LLaVA-Reward

July 30, 2025 ยท View on GitHub

Multimodal LLMs as Customized Reward Models for Text-to-Image Generation (ICCV 2025)

๐Ÿ“„ arXiv Paper ย  ๐Ÿค— Models ย 

Model Architecture Overview

Model Architecture

Installation

git clone https://github.com/sjz5202/LLaVA-Reward
cd LLaVA-Reward
conda create -n llavareward python=3.10
conda activate llavareward
conda install pytorch==2.3.0 torchvision==0.18.0 torchaudio==2.3.0 pytorch-cuda=12.1 -c pytorch -c nvidia
pip install -e .

Quick Start

Example usage (also available at eval/simple_inference.py):

import torch
from eval.reward_adaptor_loader import load_reward_adaptor, inference_process_phi3v, preference_compute
import os

class Args:
    pass
args = Args()
args.pm_path = "/code/llava-reward-ckpt/alignment/llavareward_phi_alignment"
args.pretrain = "microsoft/Phi-3.5-vision-instruct"
args.cache_dir = None
args.ft_projector = True
args.seed = 1234
args.disable_fast_tokenizer = False

# load model
args, model, processor, tokenizer = load_reward_adaptor(args,model_type='phi3v',reward_config_path=os.path.join(args.pm_path, "reward_config.yaml"),load_tokenizer=True)
model.to('cuda')
model.eval()

# prepare example
caption = "perfect white haired egyptian goddess wearing white dove wings, warframe armor, regal, attractive, ornate, sultry, beautiful, ice queen, half asian, pretty face, blue eyes, detailed, scifi platform, 4 k, ultra realistic, epic lighting, illuminated, cinematic, masterpiece, art by akihito tsukushi, voidstar"
img_dir_list = ["data/sample_test/sample_img/0_1_id_000904-0035.jpg", "data/sample_test/sample_img/4_3_id_000904-0035.jpg"]
img_inputs = inference_process_phi3v(args,processor,tokenizer,img_dir_list,caption,device='cuda')
img_inputs_c = img_inputs[0]
img_inputs_r = img_inputs[1]

# inference
with torch.no_grad():
    chosen_rewards, _ = model.custom_forward(**img_inputs_c)
    reject_rewards, _ = model.custom_forward(**img_inputs_r)
prob = preference_compute(args,chosen_rewards,reject_rewards)

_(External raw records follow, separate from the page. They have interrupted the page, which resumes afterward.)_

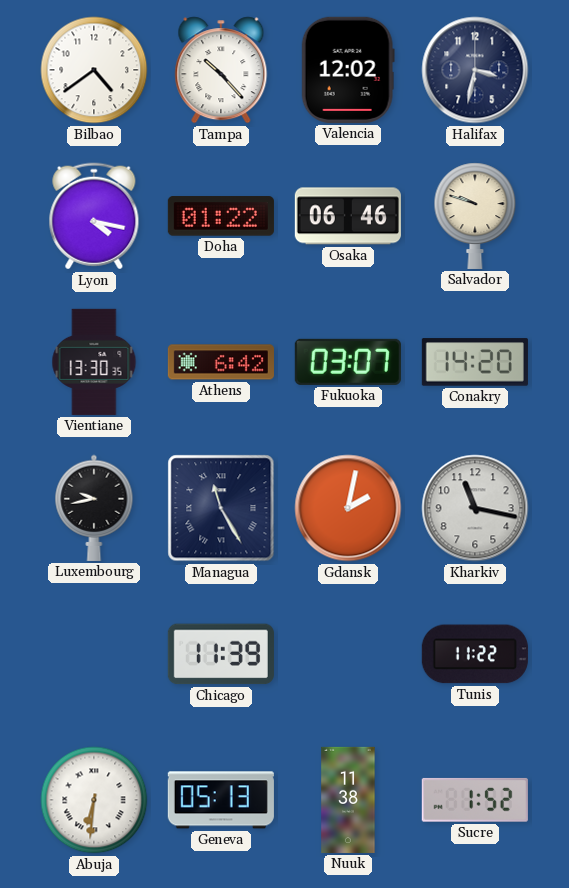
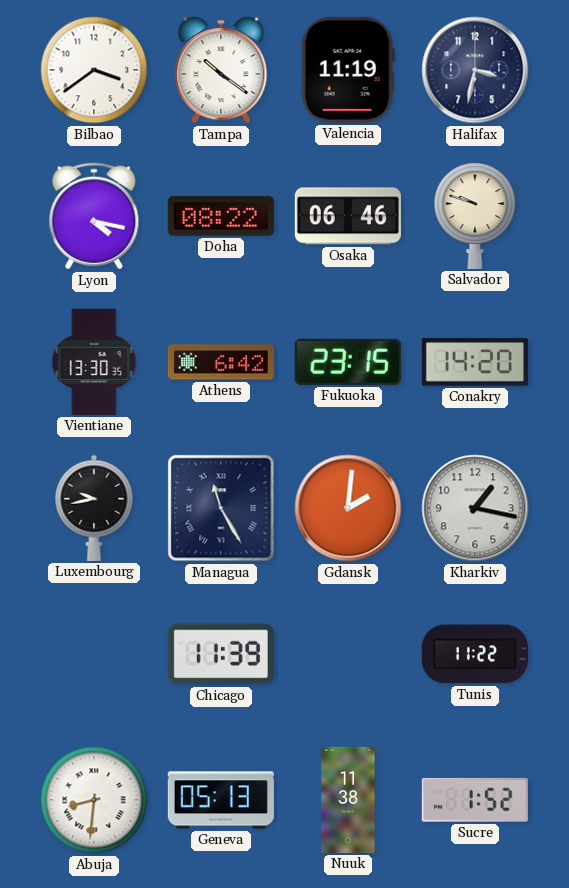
Bilbao: 4:39 -> 3:39
Tampa: 10:23 -> 10:21
Valencia: 12:02 -> 11:19
Doha: 01:22 -> 08:22
Fukuoka: 03:07 -> 23:15
Gdansk: 2:02 -> 2:01
Kharkiv: 11:17 -> 1:17
Abuja: 6:31 -> 8:31
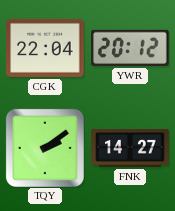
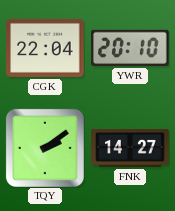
YWR: 20:12 -> 20:10
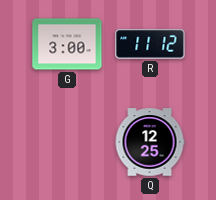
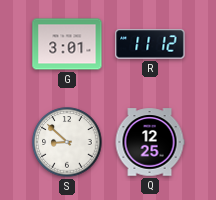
G: 3:00 -> 3:01
S: none -> 8:52
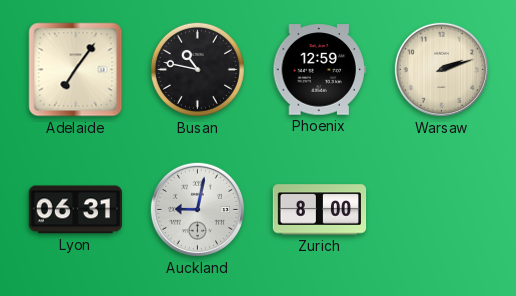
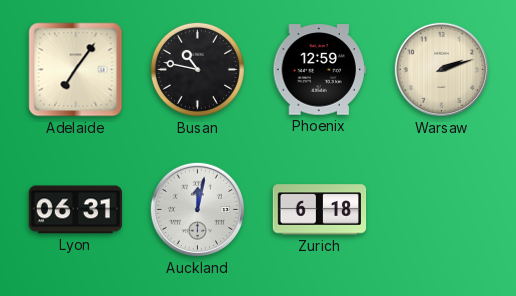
Auckland: 9:02 -> 12:02
Zurich: 8:00 -> 6:18
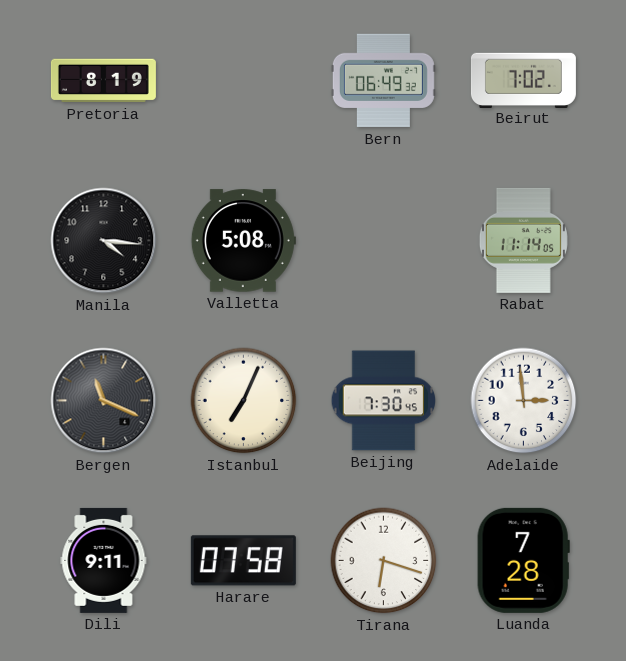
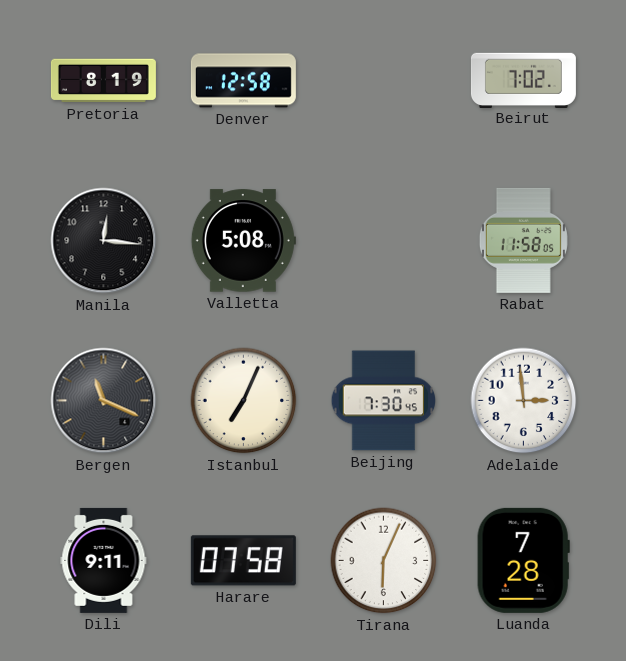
Denver: none -> 12:58
Bern: 06:49 -> none
Manila: 4:16 -> 12:16
Rabat: 11:14 -> 11:58
Tirana: 6:18 -> 6:04
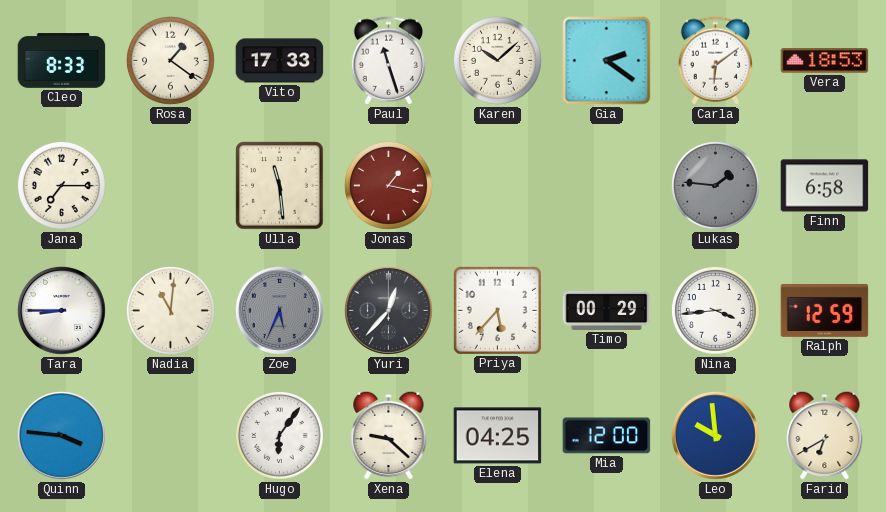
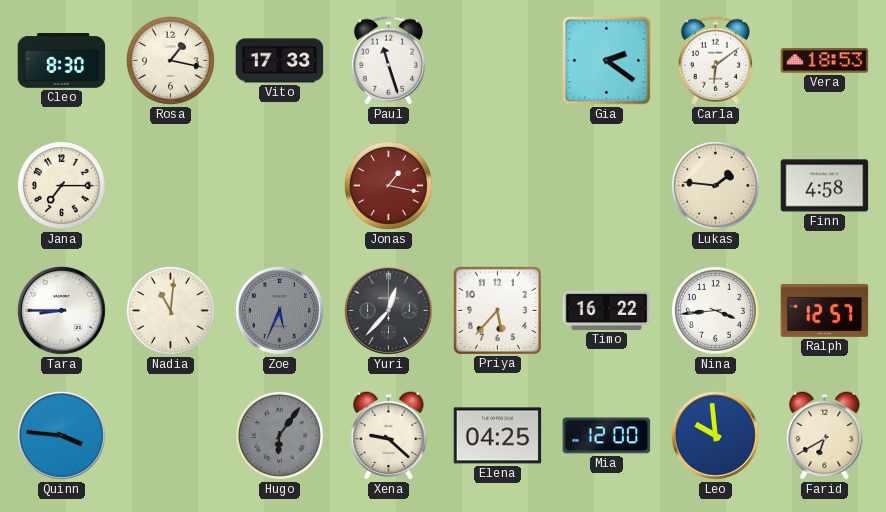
Cleo: 8:33 -> 8:30
Rosa: 1:21 -> 1:17
Karen: 10:08 -> none
Ulla: 11:29 -> none
Lukas dial: grey -> cream
Finn: 6:58 -> 4:58
Timo: 00:29 -> 16:22
Ralph: 12:59 -> 12:57
Hugo dial: white -> grey
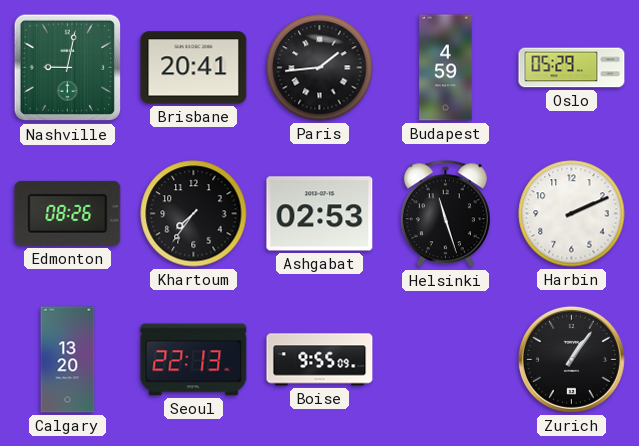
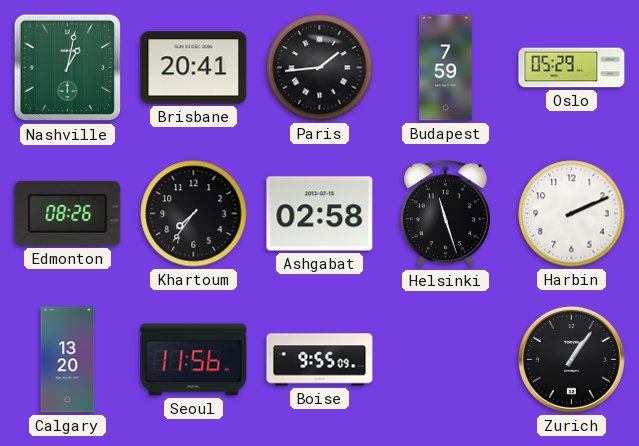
Nashville: 9:02 -> 1:02
Budapest: 4:59 -> 7:59
Ashgabat: 02:53 -> 02:58
Seoul: 22:13 -> 11:56
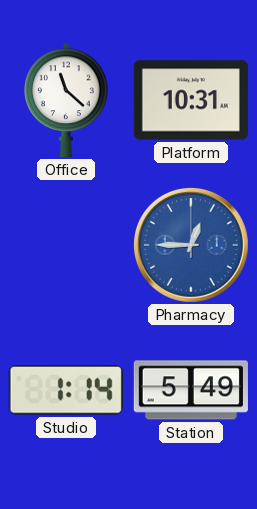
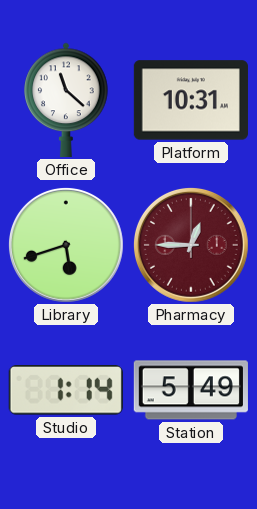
Library: none -> 5:42
Pharmacy dial: blue -> burgundy
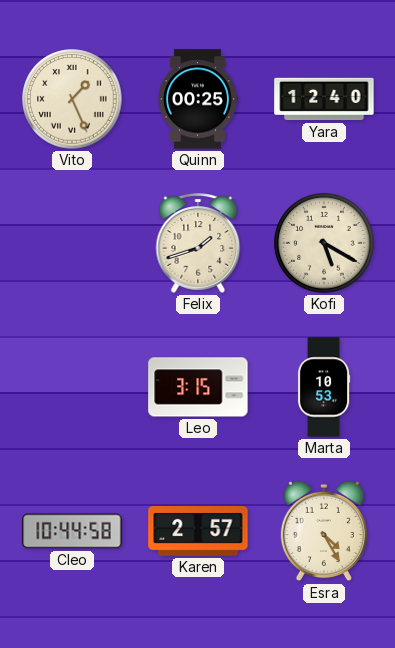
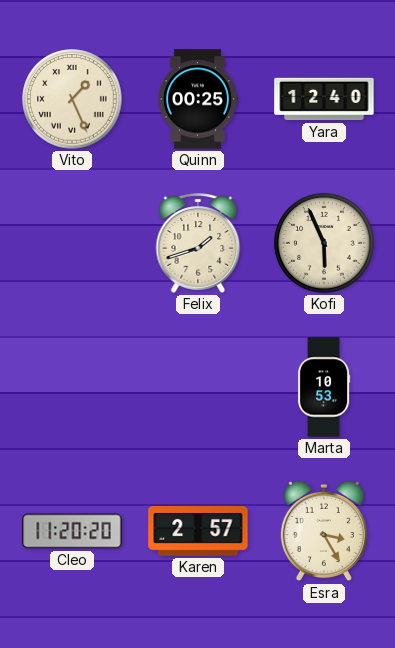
Kofi: 5:20 -> 5:56
Leo: 3:15 -> none
Cleo: 10:44 -> 11:20
Esra: 4:25 -> 3:25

if not args.is_general_preference:
    print("image0 reward:", chosen_rewards.item())
    print("image1 reward:", reject_rewards.item())
print('Predict probability that image0 is better than image1:',prob)

Evaluation

Eval data preparation such as MJ-Bench. ./eval/ contains corresponding evalutions for LLaVA-Reward with different MLLM backbones. You can try LLaVA-Reward with your few samples using bash eval/batch_inference_rm_phi_user_input.sh.

Reformated training data

In data/, we provide the reformated training data from ImageReward and UnsafeBench. We also include sample test data in data/sample_test, providing data format for pairwise and non-pairwise test data.

Training

scripts/ contains training scripts.

  • Loss variants: BT/GPM/CLS (please note GPM mode needs pair-wise image as inputs)
  • Architecture: with and without SkipCA
  • Different backbones: Phi-3.5-v, Qwen2.5-VL and LLaVA-v1.6.

Example Training script

# phi3 gpm lora
deepspeed train_rm_general_preference.py \
     --save_path your-path \
     --save_steps 2 \
     --logging_steps 1 \
     --eval_steps 10000 \
     --accumulated_gradient 4 \
     --micro_train_batch_size 4 \
     --pretrain microsoft/Phi-3.5-vision-instruct \
     --bf16 \
     --max_epochs 3 \
     --max_len 2048 \
     --zero_stage 3 \
     --learning_rate 2e-4 \
     --general_preference_tau 0.1 \
     --dataset your-json \
     --dataset_probs 1 \
     --flash_attn \
     --gradient_checkpointing \
     --group_size 1 \
     --value_head_dim 2 \
     --save_best_model 2 \
     --train_split_ratio 1 \
     --freeze_vision_model \
     --lora_rank 128 \
     --lora_alpha 256 \
     --ft_projector \
     --add_cross_attention \
     --is_general_preference \
     --lora_dropout 0.05

Checkpoints

We provide checkpoints for text-to-image alignment, fidelity, safety evaluation and checkpoints for general T2I rewarding. You can find them at LLaVA-Reward.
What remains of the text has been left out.